Problem details:
Return the exact lines spanning from the line with "-실제 고객 인터뷰 및 시장 검증 경험" through the last line of the entries, boundaries included, and no others.

Start of Dataset extract

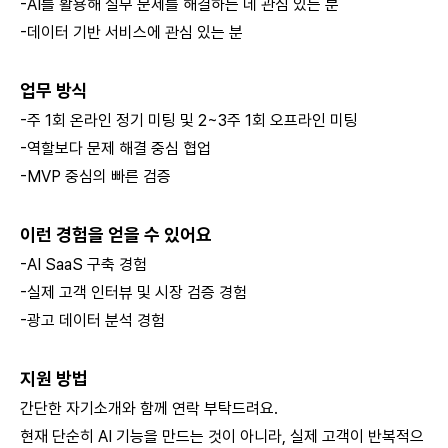
-AI를 활용해 실무 문제를 해결하는 데 관심 있는 분
-데이터 기반 서비스에 관심 있는 분
업무 방식
-주 1회 온라인 정기 미팅 및 2~3주 1회 오프라인 미팅
-역할보다 문제 해결 중심 협업
-MVP 중심의 빠른 검증
이런 경험을 얻을 수 있어요
-AI SaaS 구축 경험
-실제 고객 인터뷰 및 시장 검증 경험
-광고 데이터 분석 경험
지원 방법
간단한 자기소개와 함께 연락 부탁드려요.
현재 단순히 AI 기능을 만드는 것이 아니라, 실제 고객이 반복적으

End of Dataset extract

Task result:
-실제 고객 인터뷰 및 시장 검증 경험
-광고 데이터 분석 경험
지원 방법
간단한 자기소개와 함께 연락 부탁드려요.
현재 단순히 AI 기능을 만드는 것이 아니라, 실제 고객이 반복적으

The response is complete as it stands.